If you are looking for ways to diversify your portfolio and invest in companies that are not publicly traded, you might be interested in private equity.
Private equity is a form of alternative investment that involves buying and managing private companies, either in whole or in part, to increase their value and sell them for a profit.
But what exactly is an alternative investment, and how does private equity fit into this category?
In this article, we will explain the basics of alternative investments, the pros and cons of private equity, and how you can access private equity funds through platforms like Schwab Alternative Investment Marketplace.
What Are Alternative Investments?
Alternative investments are any financial assets that do not fall into the conventional categories of stocks, bonds, and cash.
They typically have different risk-return profiles, lower liquidity, higher fees, and less regulation than traditional investments.
Some examples of alternative investments are:
- Hedge funds: Pooled investment funds that use various strategies to generate high returns, such as short selling, leverage, derivatives, and arbitrage.
- Venture capital: Investments in early-stage startups that have high growth potential but also a high risk of failure.
- Private equity: Investments in private companies that are not listed on stock exchanges, either by buying them outright or by acquiring a minority stake.
- Real estate: Investments in physical properties or property-based securities, such as real estate investment trusts (REITs), real estate mutual funds, or crowdfunding platforms.
- Commodities: Investments in raw materials or natural resources, such as gold, oil, corn, or coffee.
- Cryptocurrencies: Digital currencies that use encryption to secure transactions and control the creation of new units.

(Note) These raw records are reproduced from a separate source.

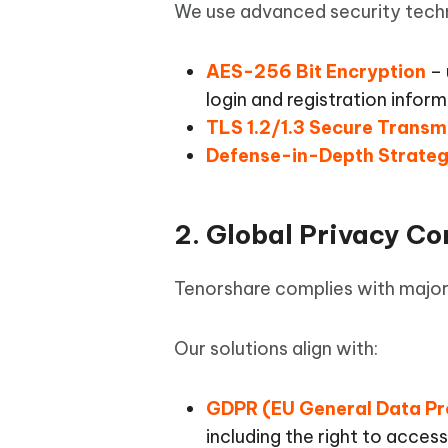
iAnyGo- iOS APP
iAnyGo
Free AI Photo Editing Tool
Transfor
We use advanced security techno
View All Products
Change iPhone location without PC
Change A
AES-256 Bit Encryption
– 
UltData for Android APP
iAnyGo
login and registration infor
Recover Android data without PC
Free tria
TLS 1.2/1.3 Secure Transm
Defense-in-Depth Strate
2. Global Privacy C
Tenorshare complies with major
Our solutions align with:
GDPR (EU General Data Pr
including the right to access,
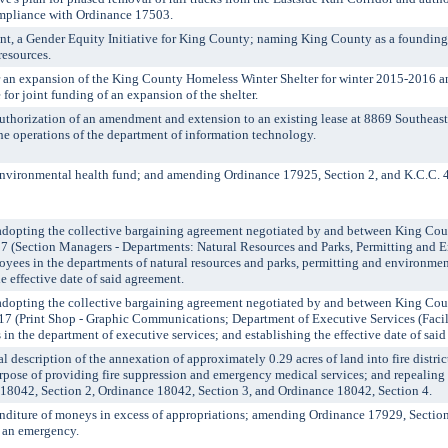
ompliance with Ordinance 17503.
, a Gender Equity Initiative for King County; naming King County as a foundin
resources.
an expansion of the King County Homeless Winter Shelter for winter 2015-2016 an
e for joint funding of an expansion of the shelter.
horization of an amendment and extension to an existing lease at 8869 Southeast
he operations of the department of information technology.
vironmental health fund; and amending Ordinance 17925, Section 2, and K.C.C. 
ting the collective bargaining agreement negotiated by and between King Coun
7 (Section Managers - Departments: Natural Resources and Parks, Permitting and 
oyees in the departments of natural resources and parks, permitting and environmen
e effective date of said agreement.
ting the collective bargaining agreement negotiated by and between King Coun
17 (Print Shop - Graphic Communications; Department of Executive Services (Fac
in the department of executive services; and establishing the effective date of sai
escription of the annexation of approximately 0.29 acres of land into fire distric
rpose of providing fire suppression and emergency medical services; and repealin
 18042, Section 2, Ordinance 18042, Section 3, and Ordinance 18042, Section 4.
iture of moneys in excess of appropriations; amending Ordinance 17929, Section
 an emergency.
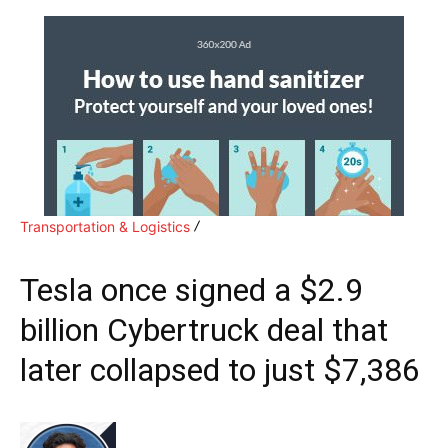
Transportation & Logistics
Tesla once signed a $2.9
billion Cybertruck deal that
later collapsed to just $7,386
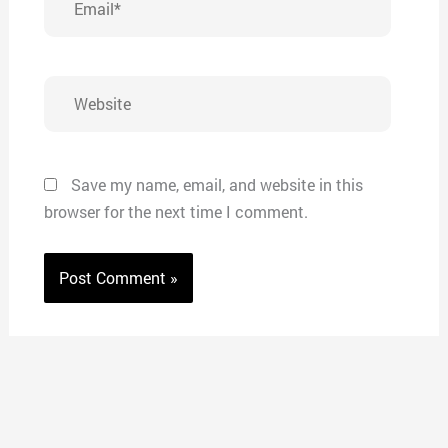
Website
Save my name, email, and website in this
browser for the next time I comment.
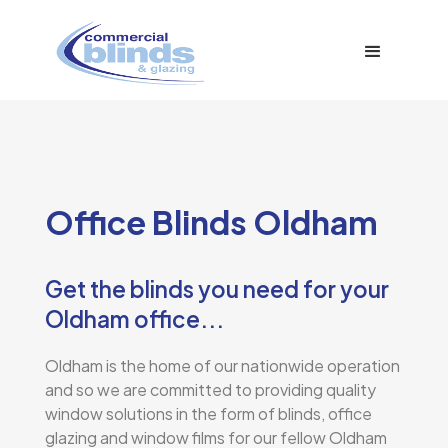
Office Blinds Oldham
Get the blinds you need for your
Oldham office...
Oldham is the home of our nationwide operation
and so we are committed to providing quality
window solutions in the form of blinds, office
glazing and window films for our fellow Oldham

- Collectibles: Investments in rare or unique items, such as art, wine, cars, coins, or stamps.
Alternative investments can offer several benefits to investors who are looking for higher returns, lower correlation with the stock market, or exposure to niche sectors or markets.
However, they also come with some drawbacks, such as higher volatility, lower transparency, higher complexity, and limited access.
What Are the Benefits and Risks of Private Equity?
Private equity is one of the most popular and lucrative forms of alternative investments.
According to Preqin, a leading provider of data and insights on alternative assets, the global private equity industry had $4.5 trillion in assets under management as of June 2020.
The average net internal rate of return (IRR) for private equity funds was 15.8% as of December 20192, compared to 10.7% for the S&P 500 index over the same period.
Some of the benefits of private equity are:
- Higher returns: Private equity funds can generate higher returns than public markets by acquiring undervalued or distressed companies, improving their operations and profitability, and selling them at a premium.
- Lower volatility: Private equity funds are less affected by the fluctuations of the stock market, as they are not subject to daily price movements or quarterly earnings expectations.
- Long-term horizon: Private equity funds typically have a long-term investment horizon of 7 to 10 years4, which allows them to focus on the strategic growth and value creation of their portfolio companies.
- Active involvement: Private equity funds are active investors who often take a controlling stake in their portfolio companies and provide them with financial and operational support, expertise, and networks.
However, private equity also has some risks and challenges, such as:
- Higher risk: Private equity funds involve higher risk than public markets, as they often use leverage (debt) to finance their acquisitions, which increases their financial obligations and exposure to default. Moreover, private equity funds invest in companies that may have uncertain prospects or face competitive pressures.
- Lower liquidity: Private equity funds are illiquid investments that lock up investors’ capital for several years without any guarantee of return or exit. Investors cannot easily sell or redeem their shares in private equity funds before the end of their term.
- Higher fees: Private equity funds charge high fees to their investors, typically 2% of assets under management per year plus 20% of profits above a certain threshold (known as carried interest).
- Lower transparency: Private equity funds are less transparent than public markets, as they do not have to disclose their performance data or portfolio information to the public or regulators.